Lots of threes there did you notice? Interestingly, in numerology, the number three is associated with growth.
Despite this, I do ponder intermittently what my life could look like had I not made that choice. I believe I would now be mortgage free with a house worth around £250,000, about to retire from a senior role in the same place I’d worked for 26 years, and looking forward to a healthy lump sum and pension. My children would have had a base to return to in times of struggle.
However, I’m also convinced it would’ve meant I’d have ‘settled’ for a life of mediocrity, safeness and sameness, with little risk or challenge to stimulate my soul – and then it’s very likely I would’ve always looked back and wondered ‘what if I’d sold my house, given up my job, been open to change, took a risk, etc,etc.’
Lifetime learnings so far
“Through it all, when there was doubt …” I’ve learned:
- People come into our lives – for a reason, a season or a lifetime
- It’s up to us to embrace what they’re there to teach us and then reflect on those lessons
- The decisions we make are based on the evidence we have available to us at that time – and we generally make the best choice from that information
- To listen to my intuition more – it’s generally right
- I can look at the gifts that each experience has brought me, so that next time I face something similar I have more knowledge of the options and outcomes
- I believe we’re happiest when we embrace change and take risks, when we follow our hearts and can be open to adventure
- It’s highly unlikely I’d want to end my life thinking ‘thank goodness I didn’t move away from my comfort zone and kept myself safe and risk free’.
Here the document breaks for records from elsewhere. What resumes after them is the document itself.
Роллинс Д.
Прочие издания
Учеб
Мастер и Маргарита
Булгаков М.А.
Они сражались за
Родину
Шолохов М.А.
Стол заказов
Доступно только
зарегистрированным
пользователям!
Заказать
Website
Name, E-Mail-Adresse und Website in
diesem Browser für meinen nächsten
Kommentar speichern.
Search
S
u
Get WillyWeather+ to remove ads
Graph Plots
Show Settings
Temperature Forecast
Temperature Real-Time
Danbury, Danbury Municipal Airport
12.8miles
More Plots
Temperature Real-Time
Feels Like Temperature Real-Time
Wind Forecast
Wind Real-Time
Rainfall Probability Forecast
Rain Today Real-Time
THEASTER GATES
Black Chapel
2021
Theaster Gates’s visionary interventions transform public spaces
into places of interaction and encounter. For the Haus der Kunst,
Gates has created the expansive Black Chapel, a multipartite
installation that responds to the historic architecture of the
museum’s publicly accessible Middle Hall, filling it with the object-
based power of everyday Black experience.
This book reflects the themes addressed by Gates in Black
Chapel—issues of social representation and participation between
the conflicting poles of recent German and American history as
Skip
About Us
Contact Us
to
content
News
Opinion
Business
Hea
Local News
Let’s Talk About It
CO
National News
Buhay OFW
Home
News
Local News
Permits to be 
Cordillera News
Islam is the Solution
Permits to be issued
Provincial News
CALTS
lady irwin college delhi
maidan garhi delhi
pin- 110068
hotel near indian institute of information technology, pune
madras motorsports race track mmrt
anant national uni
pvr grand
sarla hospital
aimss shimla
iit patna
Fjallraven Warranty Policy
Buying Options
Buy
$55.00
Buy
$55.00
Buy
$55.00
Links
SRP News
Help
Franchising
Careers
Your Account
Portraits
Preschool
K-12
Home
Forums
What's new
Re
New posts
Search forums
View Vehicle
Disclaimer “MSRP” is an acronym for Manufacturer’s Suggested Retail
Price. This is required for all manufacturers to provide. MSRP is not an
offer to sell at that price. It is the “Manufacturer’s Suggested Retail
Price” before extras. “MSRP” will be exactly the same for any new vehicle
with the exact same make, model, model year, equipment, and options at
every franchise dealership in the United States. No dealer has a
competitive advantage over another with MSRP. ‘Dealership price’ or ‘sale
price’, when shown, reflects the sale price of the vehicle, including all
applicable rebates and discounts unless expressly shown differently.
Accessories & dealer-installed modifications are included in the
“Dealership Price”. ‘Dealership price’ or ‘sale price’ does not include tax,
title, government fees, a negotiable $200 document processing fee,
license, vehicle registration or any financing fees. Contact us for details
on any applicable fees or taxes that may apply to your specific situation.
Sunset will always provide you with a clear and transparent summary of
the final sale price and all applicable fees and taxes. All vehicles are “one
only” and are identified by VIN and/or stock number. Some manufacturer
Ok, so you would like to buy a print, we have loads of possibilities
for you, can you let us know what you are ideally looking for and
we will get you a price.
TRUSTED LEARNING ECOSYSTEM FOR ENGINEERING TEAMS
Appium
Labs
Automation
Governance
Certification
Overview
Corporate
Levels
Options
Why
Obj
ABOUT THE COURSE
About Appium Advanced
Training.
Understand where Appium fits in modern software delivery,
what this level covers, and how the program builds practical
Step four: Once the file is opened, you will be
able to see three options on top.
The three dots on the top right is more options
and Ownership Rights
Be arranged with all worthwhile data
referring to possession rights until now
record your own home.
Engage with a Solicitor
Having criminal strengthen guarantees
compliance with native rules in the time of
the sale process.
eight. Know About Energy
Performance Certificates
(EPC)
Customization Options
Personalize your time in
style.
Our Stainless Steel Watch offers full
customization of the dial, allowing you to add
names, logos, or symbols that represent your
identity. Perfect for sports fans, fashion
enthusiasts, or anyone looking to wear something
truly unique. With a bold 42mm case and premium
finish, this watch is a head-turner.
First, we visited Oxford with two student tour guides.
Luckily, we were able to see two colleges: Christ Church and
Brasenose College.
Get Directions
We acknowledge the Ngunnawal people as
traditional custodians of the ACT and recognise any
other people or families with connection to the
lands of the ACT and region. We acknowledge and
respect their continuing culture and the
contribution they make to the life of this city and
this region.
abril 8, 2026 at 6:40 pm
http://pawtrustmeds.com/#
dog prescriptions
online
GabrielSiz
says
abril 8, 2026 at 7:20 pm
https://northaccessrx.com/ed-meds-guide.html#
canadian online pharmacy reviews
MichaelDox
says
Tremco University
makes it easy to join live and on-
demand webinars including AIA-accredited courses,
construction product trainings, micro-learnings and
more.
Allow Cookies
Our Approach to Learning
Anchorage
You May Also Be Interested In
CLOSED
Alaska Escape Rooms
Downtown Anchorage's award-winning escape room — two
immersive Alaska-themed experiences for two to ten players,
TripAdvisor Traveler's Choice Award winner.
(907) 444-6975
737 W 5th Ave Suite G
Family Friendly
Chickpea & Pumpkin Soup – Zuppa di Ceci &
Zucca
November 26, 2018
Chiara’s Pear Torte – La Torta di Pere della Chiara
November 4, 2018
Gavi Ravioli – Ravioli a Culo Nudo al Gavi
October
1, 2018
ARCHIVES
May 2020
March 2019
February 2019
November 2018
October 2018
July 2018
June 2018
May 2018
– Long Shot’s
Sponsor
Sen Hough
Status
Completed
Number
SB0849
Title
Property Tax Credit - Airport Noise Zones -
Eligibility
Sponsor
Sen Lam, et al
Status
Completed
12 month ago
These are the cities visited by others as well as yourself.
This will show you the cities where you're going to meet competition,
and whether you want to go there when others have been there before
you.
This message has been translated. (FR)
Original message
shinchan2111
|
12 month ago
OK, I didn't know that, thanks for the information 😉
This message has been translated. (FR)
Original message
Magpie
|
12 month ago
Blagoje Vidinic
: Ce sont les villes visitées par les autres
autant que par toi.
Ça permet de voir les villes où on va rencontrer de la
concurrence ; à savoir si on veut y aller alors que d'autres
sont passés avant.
Many clients I’ve had the honour of coaching, have similar stories – so what’s the answer?
Is there really an answer?
As we live longer, there will be more times that we’ve made choices and changes. Some will work out how we imagined, and others will alter the course of our lives irretrievably for better or worse.
A new perspective
Alternatively, how can we look at things from a new perspective?
Here’s three (!) possibilities to ponder:
- People come into our lives for a reason – if I hadn’t sold my house and gone to New Zealand the first time, I wouldn’t have had the incredible opportunities I’ve had since then, and met some amazing people who’ve become life-long friends – and I wouldn’t have met my gorgeous husband.
- Life is not just a process of the accumulation of wealth – money is important, granted, it’s difficult to live without it. But if all we do is focus on being safe and secure, what possibilities are we denying ourselves?
- Being grateful for what we DO have, rather than always wishing we had more – whatever choices and changes you’ve made in your life, you’ve made for reasons that resonated with you at that time. Be compassionate with yourself and know that you’re always doing your best, with the information you have.
At our wedding in 2009, on the roof of our narrowboat Northern Pride, my elderly father took me to one side and asked me how I knew so many people – and that was just friends and family in UK! One of my gifts from the paths I’ve taken has been knowing some incredible people.
There’s a quote I love that’s pertinent here, and really resonates with me:
“A ship is safe in harbor, but that’s not what ships are for.” ~William G.T. Shed
Do feel free to comment on any choices, changes or decisions you’ve made that you may be feeling regret about. Will you listen to your inner critic, or your inner coach?